I had a routine exam at my physician’s office last week. Whenever I visit a doctor, I find myself doing a mini-practice management analysis. It’s quite educational… usually about what not to do in my practice. Customer service is severely lacking in most small businesses, but in health care it can be close to non-existent. Unfortunately, it is really pretty easy for any doctor’s office to become complacent and not realize service has slipped.
The positive side of this sad state of affairs is that your practice can stand out as stellar if you do a reasonably good job with patient satisfaction. Excellent customer service can be a very strong competitive advantage and it doesn’t cost anything! Great service can truly result in many referrals of new patients, very quickly.
Here is a review of my recent patient experience. See if any of these situations can happen in your office:
I arrived a few minutes early and the office door was locked. I realize office hours started at 9am and I was five minutes early, but this got me off to a bad start. Really? I have to go back to my car and wait? Then someone else entered ahead of me, so my wait was longer. I learned to not arrive early next time. I may as well be a little late.
When I went to check in, there was no one at the front desk. There was a staff member further inside the business office, but she did not look up from her work or acknowledge me. I felt like an interruption to tasks that were more important.
I saw a small notebook on the counter and I had to write my name and time of appointment. I really didn’t like this, but I had no choice. I’m sure this is helpful to the staff, but I found myself thinking that good service is supposed to be about the customer, not the staff.
There was a sliding glass door at the front window. I think this small window with a glass barrier speaks volumes about how the practice feels about patient communication. The message I get is that staff does not want to be bothered.
I sat down in the waiting room which was rather worn and shabby. There was an older TV mounted very high in a corner, but it was playing an annoying channel and the volume was rather loud.
I had a long wait, even though I was one of the first patients of the day. Clearly, the doctor was not present and I assumed there was no real effort to arrive when the patients do.

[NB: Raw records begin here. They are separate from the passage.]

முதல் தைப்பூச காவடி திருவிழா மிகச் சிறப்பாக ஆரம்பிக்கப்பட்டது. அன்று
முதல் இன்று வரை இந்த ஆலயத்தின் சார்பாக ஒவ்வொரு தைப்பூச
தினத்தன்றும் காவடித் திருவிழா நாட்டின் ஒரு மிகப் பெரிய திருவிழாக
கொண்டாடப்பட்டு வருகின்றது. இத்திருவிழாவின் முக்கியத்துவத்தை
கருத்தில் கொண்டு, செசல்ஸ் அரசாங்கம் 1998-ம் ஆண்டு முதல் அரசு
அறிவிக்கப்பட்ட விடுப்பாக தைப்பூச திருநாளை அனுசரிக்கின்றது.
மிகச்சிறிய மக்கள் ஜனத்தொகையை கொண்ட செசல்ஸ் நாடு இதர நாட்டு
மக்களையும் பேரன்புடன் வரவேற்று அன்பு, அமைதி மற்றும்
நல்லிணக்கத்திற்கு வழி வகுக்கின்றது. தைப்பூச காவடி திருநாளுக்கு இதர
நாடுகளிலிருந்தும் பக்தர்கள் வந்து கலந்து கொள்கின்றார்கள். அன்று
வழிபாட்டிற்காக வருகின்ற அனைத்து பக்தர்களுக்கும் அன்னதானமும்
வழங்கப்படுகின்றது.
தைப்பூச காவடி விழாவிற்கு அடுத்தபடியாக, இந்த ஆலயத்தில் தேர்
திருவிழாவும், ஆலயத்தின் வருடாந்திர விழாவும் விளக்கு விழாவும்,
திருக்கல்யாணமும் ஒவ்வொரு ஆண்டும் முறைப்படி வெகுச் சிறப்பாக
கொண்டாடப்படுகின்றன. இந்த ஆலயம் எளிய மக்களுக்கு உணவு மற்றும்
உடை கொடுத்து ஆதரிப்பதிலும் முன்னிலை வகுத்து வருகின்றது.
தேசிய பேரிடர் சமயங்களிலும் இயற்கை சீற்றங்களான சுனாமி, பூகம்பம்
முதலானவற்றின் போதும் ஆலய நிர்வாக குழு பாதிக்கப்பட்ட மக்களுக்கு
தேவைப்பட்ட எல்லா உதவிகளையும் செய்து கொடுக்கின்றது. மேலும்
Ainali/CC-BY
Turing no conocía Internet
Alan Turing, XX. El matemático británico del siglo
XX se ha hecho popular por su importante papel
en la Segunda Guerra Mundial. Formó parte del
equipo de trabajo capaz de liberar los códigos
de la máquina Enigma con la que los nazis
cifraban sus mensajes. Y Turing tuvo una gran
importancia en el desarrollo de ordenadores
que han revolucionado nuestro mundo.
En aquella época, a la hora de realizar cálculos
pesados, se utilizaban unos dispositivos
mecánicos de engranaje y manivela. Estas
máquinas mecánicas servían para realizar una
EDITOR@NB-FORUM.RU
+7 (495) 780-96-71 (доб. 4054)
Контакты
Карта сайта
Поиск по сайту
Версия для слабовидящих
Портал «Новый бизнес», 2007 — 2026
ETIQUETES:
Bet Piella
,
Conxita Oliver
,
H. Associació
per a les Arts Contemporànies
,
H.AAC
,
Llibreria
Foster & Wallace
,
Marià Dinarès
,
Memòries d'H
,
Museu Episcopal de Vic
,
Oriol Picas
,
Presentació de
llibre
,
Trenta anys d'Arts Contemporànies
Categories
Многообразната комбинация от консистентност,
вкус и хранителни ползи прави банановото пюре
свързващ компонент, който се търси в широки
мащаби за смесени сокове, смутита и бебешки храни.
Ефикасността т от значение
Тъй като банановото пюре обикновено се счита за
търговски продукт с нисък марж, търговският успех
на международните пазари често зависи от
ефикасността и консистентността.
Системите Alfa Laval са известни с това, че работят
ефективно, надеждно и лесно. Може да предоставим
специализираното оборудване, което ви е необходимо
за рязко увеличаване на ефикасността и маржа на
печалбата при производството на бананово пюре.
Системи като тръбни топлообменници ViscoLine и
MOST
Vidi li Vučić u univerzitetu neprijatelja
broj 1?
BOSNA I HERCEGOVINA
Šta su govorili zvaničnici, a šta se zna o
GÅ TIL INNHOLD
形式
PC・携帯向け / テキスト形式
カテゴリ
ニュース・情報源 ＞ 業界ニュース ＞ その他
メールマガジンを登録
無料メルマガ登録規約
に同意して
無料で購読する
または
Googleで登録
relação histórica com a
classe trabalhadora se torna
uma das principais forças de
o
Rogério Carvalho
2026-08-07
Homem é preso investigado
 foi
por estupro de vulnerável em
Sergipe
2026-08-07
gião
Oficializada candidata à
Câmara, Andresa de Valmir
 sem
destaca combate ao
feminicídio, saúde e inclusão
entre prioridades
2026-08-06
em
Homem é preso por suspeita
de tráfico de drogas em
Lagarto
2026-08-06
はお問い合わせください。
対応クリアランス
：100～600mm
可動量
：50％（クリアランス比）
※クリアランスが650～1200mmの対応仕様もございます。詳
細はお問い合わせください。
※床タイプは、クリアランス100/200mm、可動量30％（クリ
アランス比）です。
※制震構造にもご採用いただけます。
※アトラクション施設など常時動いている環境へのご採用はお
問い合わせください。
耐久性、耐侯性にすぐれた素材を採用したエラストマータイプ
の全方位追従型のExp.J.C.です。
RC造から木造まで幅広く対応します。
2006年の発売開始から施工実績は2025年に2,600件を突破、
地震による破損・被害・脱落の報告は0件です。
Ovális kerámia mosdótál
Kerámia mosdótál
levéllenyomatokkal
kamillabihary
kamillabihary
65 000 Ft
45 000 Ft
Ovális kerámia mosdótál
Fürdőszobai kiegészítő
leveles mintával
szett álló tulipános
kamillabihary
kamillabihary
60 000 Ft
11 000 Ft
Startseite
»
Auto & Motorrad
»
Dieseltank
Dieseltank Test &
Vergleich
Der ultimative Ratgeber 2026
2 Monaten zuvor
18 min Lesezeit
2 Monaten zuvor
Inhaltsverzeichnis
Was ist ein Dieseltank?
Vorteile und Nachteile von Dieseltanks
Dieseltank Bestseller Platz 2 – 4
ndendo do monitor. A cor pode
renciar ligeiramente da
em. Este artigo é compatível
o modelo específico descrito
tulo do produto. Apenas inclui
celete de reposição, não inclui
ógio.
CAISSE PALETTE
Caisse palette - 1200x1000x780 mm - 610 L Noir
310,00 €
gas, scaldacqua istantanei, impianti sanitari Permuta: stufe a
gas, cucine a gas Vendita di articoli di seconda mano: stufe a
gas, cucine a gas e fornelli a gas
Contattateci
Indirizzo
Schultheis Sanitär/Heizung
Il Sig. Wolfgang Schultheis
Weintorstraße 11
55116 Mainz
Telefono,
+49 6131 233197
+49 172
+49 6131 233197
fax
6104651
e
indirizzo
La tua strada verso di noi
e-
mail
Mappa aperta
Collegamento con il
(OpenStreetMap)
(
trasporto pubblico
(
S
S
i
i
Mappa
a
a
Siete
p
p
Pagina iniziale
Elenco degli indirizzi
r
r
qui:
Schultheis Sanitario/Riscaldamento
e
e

As I sat in the waiting room, I noticed many signs and notices taped to the walls around the front desk. I was not sure if I was supposed to read these or not. I had no idea how old the signs were, but it did not appear that I needed to read them. The ones I could read from my seat were all negative, admonishing actions that had offended the office in the past.
I was finally called in to the exam area, but before I rejoiced I realized I was not done waiting! I could hear the staff talking through the paper thin walls.
When the doctor finally arrived, the professional service was fine. The doctor is a personal friend so we chatted a while and the usual clinical services were performed.
My check out process may have not been routine because of my friendship status, but I got the feeling that there is typically no explanation or receipt given. The office would bill my insurance and let me know if there was any unpaid balance.
As I left the office, I noticed that the waiting room was packed with people. Some were actually standing. I was struck by a major difference between primary care medicine and optometry, which actually explains why customer service was lacking. This medical office has more patients than it can handle. It would still be nice if the staff and the practice cared about patients’ needs, but from a business standpoint, it really was not necessary.
Optometry generally does not enjoy that strong patient demand. That is just the hand we were dealt. We have to create our own demand. We have to earn it with great customer service, advanced technology and excellent products.